If you expect to look up “SYNERCOMM”, then be prepared to occasionally see things like “SYNERCOM”, “SYNER COMM”, and “SYNERCOMM INC”. That’s a short, one-word company name, and so the variations tend to be small. With longer, more complicated names the variations can become stranger. Lastly, on the subject of name variants, bear in mind that companies acquire one another, companies change names, and over time this leads to some interesting outcomes that all need to be handled by our discovery platform.
With our simple goal in mind paired with the known oddities in the data, it’s time to talk implementation. There are many ways to search text. For CASM®, our trade-off analysis led us to select machine learning. This approach would allow us to quickly find new assets and have the ability to provide feedback when the results are good, to train our model to make ever-better suggestions. There’s a lot to talk about on this subject. For this article’s purposes, let’s focus on just one component of machine learning: tokenization.
The idea behind tokenization with textual data is to split a text string into smaller pieces for the purpose of comparison. In our case, comparison means searching a large number of company names for fuzzy matches. It’s what allows us to search using “SYNERCOMM” as our query and find “SYNER COMM INC” as a result, even though it is an imperfect match.
Tokenization has a lot of academic research behind it, and from that a lot of excellent ideas and projects have emerged.
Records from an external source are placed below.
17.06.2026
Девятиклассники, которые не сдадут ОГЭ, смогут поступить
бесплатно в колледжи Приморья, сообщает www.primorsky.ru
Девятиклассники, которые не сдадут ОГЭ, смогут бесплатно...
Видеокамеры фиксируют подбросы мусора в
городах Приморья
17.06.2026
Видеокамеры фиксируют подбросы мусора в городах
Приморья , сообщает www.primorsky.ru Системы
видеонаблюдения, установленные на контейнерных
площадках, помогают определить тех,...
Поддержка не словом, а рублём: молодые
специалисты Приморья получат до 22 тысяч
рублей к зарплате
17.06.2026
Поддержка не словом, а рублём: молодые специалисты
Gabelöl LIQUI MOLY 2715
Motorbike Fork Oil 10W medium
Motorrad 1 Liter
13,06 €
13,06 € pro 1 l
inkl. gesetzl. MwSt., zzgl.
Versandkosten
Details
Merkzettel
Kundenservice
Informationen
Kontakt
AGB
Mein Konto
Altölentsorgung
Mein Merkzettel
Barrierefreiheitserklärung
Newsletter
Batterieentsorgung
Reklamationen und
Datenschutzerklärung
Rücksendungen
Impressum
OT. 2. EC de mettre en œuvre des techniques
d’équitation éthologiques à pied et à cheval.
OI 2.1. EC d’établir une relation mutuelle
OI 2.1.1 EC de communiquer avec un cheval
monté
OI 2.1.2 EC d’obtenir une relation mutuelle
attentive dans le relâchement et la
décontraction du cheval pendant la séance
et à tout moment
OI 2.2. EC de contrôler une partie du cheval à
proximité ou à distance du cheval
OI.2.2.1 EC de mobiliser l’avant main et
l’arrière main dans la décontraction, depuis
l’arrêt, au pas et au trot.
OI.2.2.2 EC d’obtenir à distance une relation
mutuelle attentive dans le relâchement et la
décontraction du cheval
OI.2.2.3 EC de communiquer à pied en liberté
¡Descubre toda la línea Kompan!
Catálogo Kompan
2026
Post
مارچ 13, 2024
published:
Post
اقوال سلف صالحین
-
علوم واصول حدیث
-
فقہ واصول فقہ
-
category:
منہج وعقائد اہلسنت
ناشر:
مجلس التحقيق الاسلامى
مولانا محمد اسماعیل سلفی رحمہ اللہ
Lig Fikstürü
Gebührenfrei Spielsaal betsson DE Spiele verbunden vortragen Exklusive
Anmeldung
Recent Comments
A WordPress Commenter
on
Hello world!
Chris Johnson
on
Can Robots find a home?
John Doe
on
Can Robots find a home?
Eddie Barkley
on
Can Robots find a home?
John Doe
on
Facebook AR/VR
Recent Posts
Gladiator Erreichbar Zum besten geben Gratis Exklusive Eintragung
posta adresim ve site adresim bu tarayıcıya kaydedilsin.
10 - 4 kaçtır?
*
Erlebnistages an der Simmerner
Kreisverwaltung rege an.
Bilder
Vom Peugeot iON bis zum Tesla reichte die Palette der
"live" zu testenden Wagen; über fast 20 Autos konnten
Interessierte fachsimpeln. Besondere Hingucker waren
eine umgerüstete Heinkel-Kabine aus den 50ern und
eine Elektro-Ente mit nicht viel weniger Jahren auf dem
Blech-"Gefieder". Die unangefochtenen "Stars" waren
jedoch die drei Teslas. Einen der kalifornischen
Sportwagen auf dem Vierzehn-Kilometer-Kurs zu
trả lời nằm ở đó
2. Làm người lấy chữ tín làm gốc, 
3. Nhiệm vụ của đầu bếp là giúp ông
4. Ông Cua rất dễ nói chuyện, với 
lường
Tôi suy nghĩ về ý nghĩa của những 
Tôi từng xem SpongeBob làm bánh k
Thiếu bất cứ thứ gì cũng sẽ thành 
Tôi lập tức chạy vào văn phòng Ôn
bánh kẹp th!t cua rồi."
The core concept is that by splitting text such as “SYNER COMM INC” into smaller parts, known as tokens, we can then search a large data set for token matches in novel, efficient ways that produce more useful matches than traditional string searching.
As it turns out, searching via tokens can help CASM be better at matching company names and, consequently, better at discovering assets belonging to a company. To prove it, we explored the performance of various tokenizers. Which one will be the best for matching company names? Let’s test and find out.
In setting up our testing methodology, let’s first discuss some basic options, which include:
- Splitting text into 2-character tokens. Example:
- “SYNERCOMM” -> “SY”, “NE”, “RC”, “CO”, “MM”
- Splitting text into 3-character tokens. Example:
- “SYNERCOMM” -> “SYN”, “ERC”, “OMM”
- Splitting text by words by whitespace. Example:
- “SYNERCOMM INC” -> “SYNERCOMM”, “INC”
- Splitting text by non-word characters. Example:
- “SYNERCOMM L.L.C.” -> “SYNERCOMM”, “L”, “L”, “C”
As you might’ve guessed, there will be some cases where a token performs well with some company names and poorly with others. Additionally, more complex tokenizer options include natural language processing (NLP) steps such as stemming and stop word handling to normalize the text in an effort to produce higher quality tokens. Such steps are highly dependent upon the data set. Company names are an odd mix of pronouns, common words, corporate suffixes, portmanteaus, pronouns, and more. Simply put, company names are very different from long-form text documents such as blog posts and will require a tokenizer that is suited to the task.
Some results were expected: white space produces high quality tokens such as “SYNERCOMM” which, in turn, produce high quality matches for us. And yet, it suffers from company suffixes from legal entity types such as “INC” and “LLC”. Others, such as 2-character tokens produced low quality results in most cases, due to small tokens being very commonly found in dissimilar company names.
In the end, we found our favorite tokenizers. From that we were able to build out a powerful discovery engine that helps companies find their assets across the world, from corporate offices to warehouses, retail locations, cloud providers, and data centers. All of this thanks to machine learning.